Sie war eine der innovativsten und erfolgreichsten Textilgestalterinnen der Moderne wie die ehemalige Leiterin der Bauhaus Webereiwerkstatt, Gunta Stölzl, sowie Direktor Walter Gropius bestätigten.
Nach der nationalsozialistischen Machtübernahme 1933 stellte sich die Realität für Otti Berger grundlegend anders dar: Sie, im damaligen Österreich-Ungarn geboren, galt als Ausländerin, und aufgrund ihrer jüdischen Religionszugehörigkeit wurde ihr 1936 ein Berufsverbot erteilt, woraufhin sie nach England floh. Hierbei folgte sie anderen Bauhäuslern nach, die bereits nach England emigriert oder auch schon von England weiter nach Amerika gereist waren. In der Zeit von 1937 bis 1938 erhielt Otti Berger in England nur einen einzigen bezahlten Auftrag von der Firma Helios Ltd. nahe Manchester. In der Retrospektive wird Otti Berger ihre Zeit in England als nicht sehr positiv beschreiben. Sie ging in einem späteren Brief an Ludwig Hilberseimer so weit zu sagen, dass sie keine geschäftliche Tätigkeit mehr in England aufnehmen möchte.

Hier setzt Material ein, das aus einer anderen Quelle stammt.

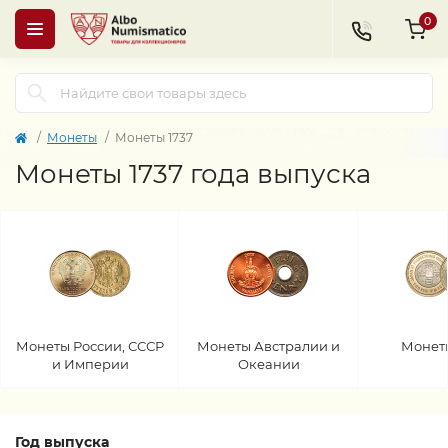
0
Монеты
Монеты 1737
Монеты 1737 года выпуска
Монеты России, СССР
Монеты Австралии и
Монет
и Империи
Океании
Год выпуска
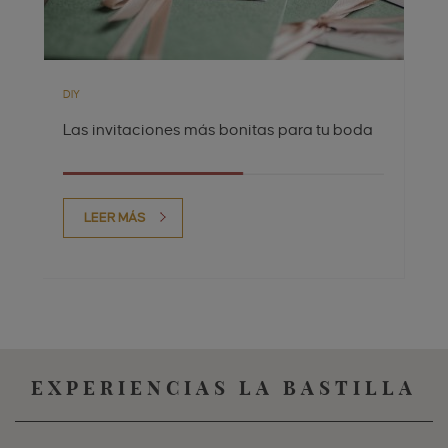
DIY
Las invitaciones más bonitas para tu boda
LEER MÁS
EXPERIENCIAS LA BASTILLA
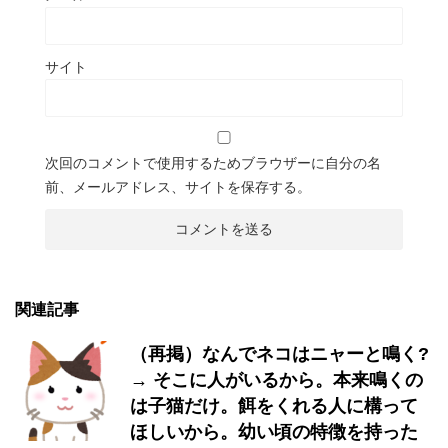
サイト
次回のコメントで使用するためブラウザーに自分の名
前、メールアドレス、サイトを保存する。
関連記事
（再掲）なんでネコはニャーと鳴く?
→ そこに人がいるから。本来鳴くの
は子猫だけ。餌をくれる人に構って
ほしいから。幼い頃の特徴を持った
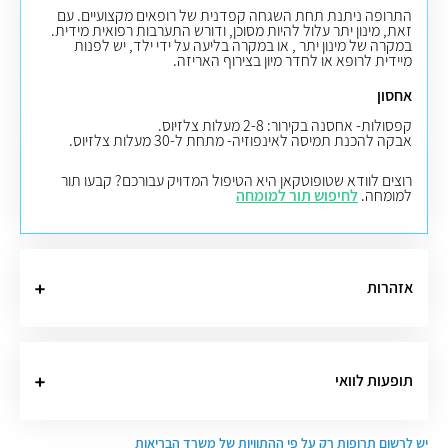
התרופה ניתנת תחת השגחה קפדנית של רופאים מקצועיים. עם
זאת, מינון יתר עלול להיות מסוכן, ודורש התערבות רפואית מידית.
במקרה של מינון יתר , או במקרה בליעה על ידי ילד, יש לפנות
מיידית לרופא או לחדר מיון בצירוף האריזה.
אחסון
קפסולות- אחסנה בקירור: 2-8 מעלות צלזיוס
.
אבקה להכנת תמיסה לאינפוזיה- מתחת ל-30 מעלות צלזיוס.
רוצים לוודא שטופוטקאן היא הטיפול המדויק עבורכם? קבעו תור
למומחה.
לחיפוש תור למומחה
אזהרות
תופעות לוואי
יש לרשום תרופות רק על פי ההתוויות של משרד הבריאות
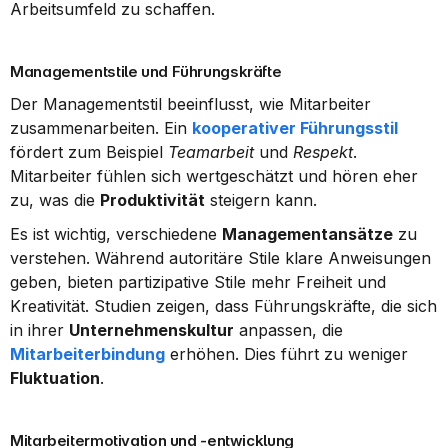
Arbeitsumfeld zu schaffen.
Managementstile und Führungskräfte
Der Managementstil beeinflusst, wie Mitarbeiter 
zusammenarbeiten. Ein 
kooperativer Führungsstil
fördert zum Beispiel 
Teamarbeit
 und 
Respekt
. 
Mitarbeiter fühlen sich wertgeschätzt und hören eher 
zu, was die 
Produktivität
 steigern kann.
Es ist wichtig, verschiedene 
Managementansätze
 zu 
verstehen. Während autoritäre Stile klare Anweisungen 
geben, bieten partizipative Stile mehr Freiheit und 
Kreativität. Studien zeigen, dass Führungskräfte, die sich 
in ihrer 
Unternehmenskultur
 anpassen, die 
Mitarbeiterbindung
 erhöhen. Dies führt zu weniger 
Fluktuation
.
Mitarbeitermotivation und -entwicklung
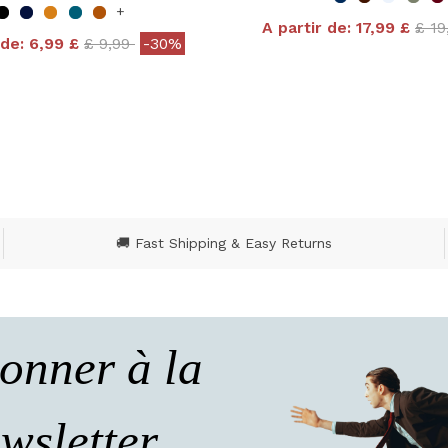
+
Pric
A partir de:
17,99 £
£ 1
Price reduced from
to
 de:
6,99 £
£ 9,99
-30%
4,9 out of 5 Customer
ut of 5 Customer Rating
🚚 Fast Shipping & Easy Returns
onner à la
wsletter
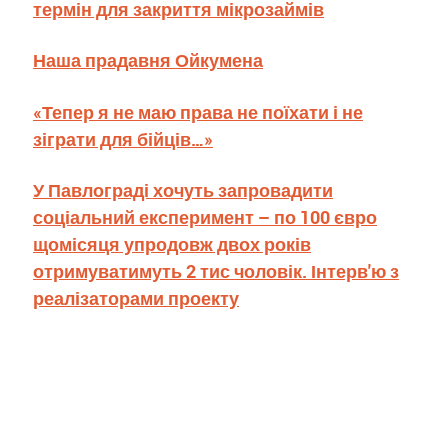
термін для закриття мікрозаймів
Наша прадавня Ойкумена
«Тепер я не маю права не поїхати і не
зіграти для бійців…»
У Павлограді хочуть запровадити
соціальний експеримент – по 100 євро
щомісяця упродовж двох років
отримуватимуть 2 тис чоловік. Інтерв'ю з
реалізаторами проекту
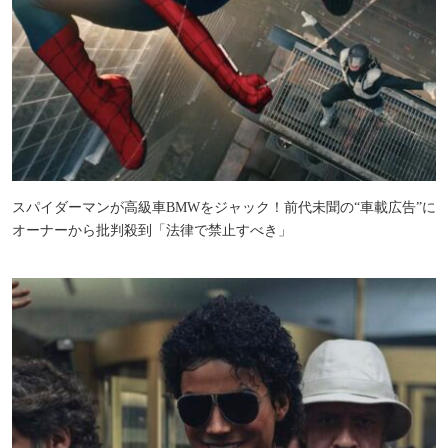
スパイダーマンが高級車BMWをジャック！前代未聞の“車載広告”に
オーナーから批判殺到「法律で禁止すべき」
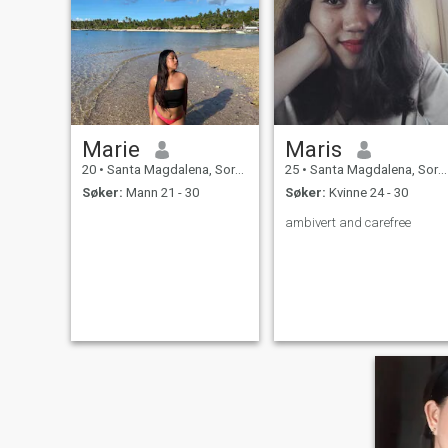
Marie
Maris
20
•
Santa Magdalena, Sorsogon, Filippinene
25
•
Santa Magdalena, Sorsogon, Filippinene
Søker:
Mann 21 - 30
Søker:
Kvinne 24 - 30
ambivert and carefree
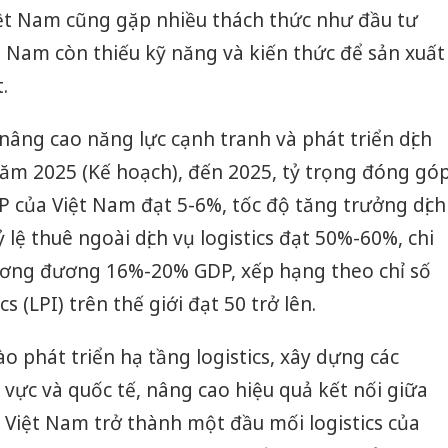
Việt Nam cũng gặp nhiều thách thức như đầu tư
 Nam còn thiếu kỹ năng và kiến thức để sản xuất
.
âng cao năng lực cạnh tranh và phát triển dịch
năm 2025 (Kế hoạch), đến 2025, tỷ trọng đóng gó
DP của Việt Nam đạt 5-6%, tốc độ tăng trưởng dịch
 lệ thuê ngoài dịch vụ logistics đạt 50%-60%, chi
tương đương 16%-20% GDP, xếp hạng theo chỉ số
s (LPI) trên thế giới đạt 50 trở lên.
o phát triển hạ tầng logistics, xây dựng các
 vực và quốc tế, nâng cao hiệu quả kết nối giữa
 Việt Nam trở thành một đầu mối logistics của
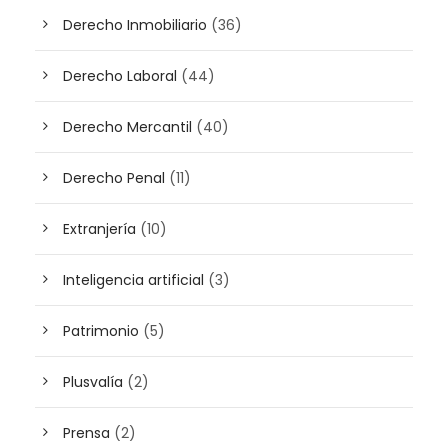
Derecho Inmobiliario
(36)
Derecho Laboral
(44)
Derecho Mercantil
(40)
Derecho Penal
(11)
Extranjería
(10)
Inteligencia artificial
(3)
Patrimonio
(5)
Plusvalía
(2)
Prensa
(2)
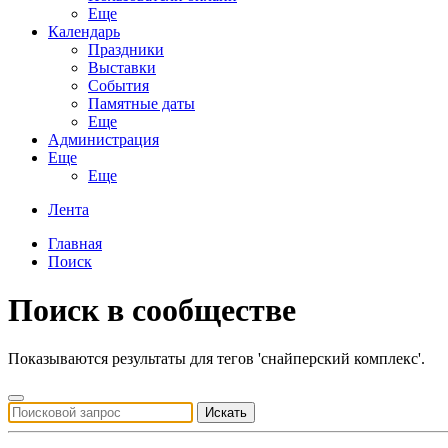
Еще
Календарь
Праздники
Выставки
События
Памятные даты
Еще
Администрация
Еще
Еще
Лента
Главная
Поиск
Поиск в сообществе
Показываются результаты для тегов 'снайперский комплекс'.
Искать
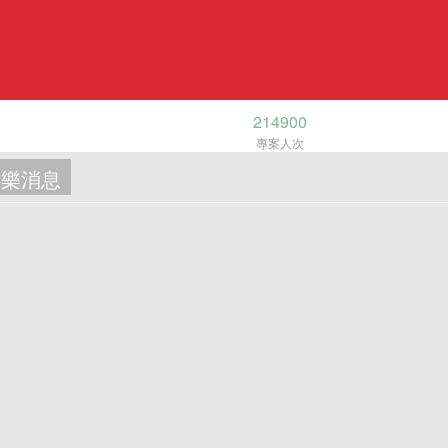
214900
專案人次
樂消息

Otti Berger hatte bereits länger die Emigration in die USA zu ihrem Lebensgefährten Ludwig Hilberseimer geplant. Dort wollte sie einem Ruf László Moholy-Nagys an das „New Bauhaus” in Chicago folgen. Doch zunächst kehrte sie nach einer letzten gemeinsamen Reise mit Ludwig Hilberseimer durch Südosteuropa – und der Verabschiedung von ihm vor seiner Ausreise von England nach Amerika – im August 1938 in ihre Heimat nach Zmajevac zurück, um sich um ihre kranke Mutter zu kümmern. In ihrem ersten Brief von dort an Ludwig Hilberseimer beschrieb sie die ihr unwirklich erscheinende Situation, mit dem Flugzeug von England nach Prag über das „Dritte Reich“ zu fliegen. Zu diesem Zeitpunkt war Otti Berger trotz deutlicher Warnsignale noch zuversichtlich, ihrem Lebensgefährten bald in die USA folgen zu können.
In Jugoslawien saß sie jedoch nach dem Ausbruch des Zweiten Weltkrieges fest und erhielt das Visum zu spät, um noch ausreisen zu können. Anfangs vermutete sie, dass die USA sie aufgrund der seit ihrer Kindheit bestehenden Hörbehinderung nicht ins Land lassen wollten. Von hieran verschlechterte sich die Lage der Familie Berger – wie auch anderer Juden in diesem Grenzgebiet zwischen Jugoslawien und Ungarn – Jahr um Jahr. In ihren Briefen an Hilberseimer wandelte sich die zuerst noch vorherrschende Zuversicht nach und nach in Traurigkeit, Schrecken und Realisierung der prekären Lage. So schrieb Otti Berger bereits Ende 1938 von ihrem starken Gewichtsverlust, berichtete von „fürchterlichem Antisemitismus“ oder beschrieb während einer Reise von Budapest zurück nach Zmajevac beobachtete Zwangsräumungen in den Straßen von Wien. Ihre letzten beiden erhaltenen Briefe an Ludwig Hilberseimer sind auf den September 1941 datiert und stellen das letzte bekannte
Lebenszeichen von Otti Berger dar.
Ungarn war zwar im Zweiten Weltkrieg mit dem nationalsozialistischen Deutschland verbündet, die dort lebenden jüdischen Menschen aber dennoch zunächst von Deportationen verschont geblieben. Nach der Besetzung durch die Wehrmacht und der Einsetzung einer Kollaborations – Regierung im März 1944 wurde aber auch hier die „Endlösung der Judenfrage” unter der Leitung von Adolf Eichmann konsequent durchgesetzt. Fast 70 % der über 800 Tsd jüdischen Ungarinnen und Ungarn wurden deportiert und ermordet – überwiegend in Auschwitz.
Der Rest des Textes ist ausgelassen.